Voltei a 1968, ano de grandes acontecimentos no cenário mundial e, também, de significado marcante em minha história pessoal. O movimento estudantil iniciado em Paris, os tanques soviéticos esmagando a Primavera de Praga, as Olimpíadas do México e o obscuro período da ditadura militar brasileira são alguns episódios que me vieram à mente e se misturaram às lembranças do 1º científico no CENEMEB. Voltaram então as imagens de alguns personagens de minha história particular daquele final de década.
Gaston era, na época, o colega de classe mais próximo, o amigo das intermináveis tardes de conversas sobre as primeiras paixões, o ingresso na universidade, a futura vida profissional e tantos outros assuntos; todos discutidos sob o som das inesquecíveis músicas dos Beatles (outro grande fenômeno dos anos sessenta).
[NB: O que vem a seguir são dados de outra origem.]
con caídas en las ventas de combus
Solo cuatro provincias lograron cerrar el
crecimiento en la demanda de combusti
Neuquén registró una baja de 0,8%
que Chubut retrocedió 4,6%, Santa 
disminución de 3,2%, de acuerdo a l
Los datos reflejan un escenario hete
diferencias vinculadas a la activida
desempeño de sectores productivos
Entre os professores, uma figura de forte presença e, ao mesmo tempo, de poética delicadeza foi que me trouxe as recordações do colegial. A Profª Maria Gema era uma das mais brilhantes educadoras do colégio; uma figura que marcou profundamente inúmeras gerações de estudantes.
Sua atenção para com os alunos era exemplar. Lembro-me de que, eu e o Gaston, levamos para uma de suas aulas, e mostramos à professora, a tradução de "Something", uma belíssima canção do quarteto de Liverpool. Sensível como era, rapidamente se envolveu nos versos de George Harrison e, emocionada, comparou a letra da balada às obras de Camões.
No velório encontrei alguns colegas de turma e vários ex-professores, o que me deu uma certa ilusão sobre o inexorável caminhar do tempo. Impossível não refletir sobre o significado da vida e da morte.
Minha filha, Patricia, tem hoje a mesma idade que eu tinha naquela época. Provavelmente, entre seus amigos, deve existir um Gaston e, entre seus professores, uma Maria Gema. Em caso positivo, terá ela, daqui a alguns anos, muita coisa bonita para se lembrar. As inquietações sobre a vida e sobre a morte continuarão presentes; eternas como a poesia das pessoas sensíveis à magia que os besouros ingleses colocaram em suas canções.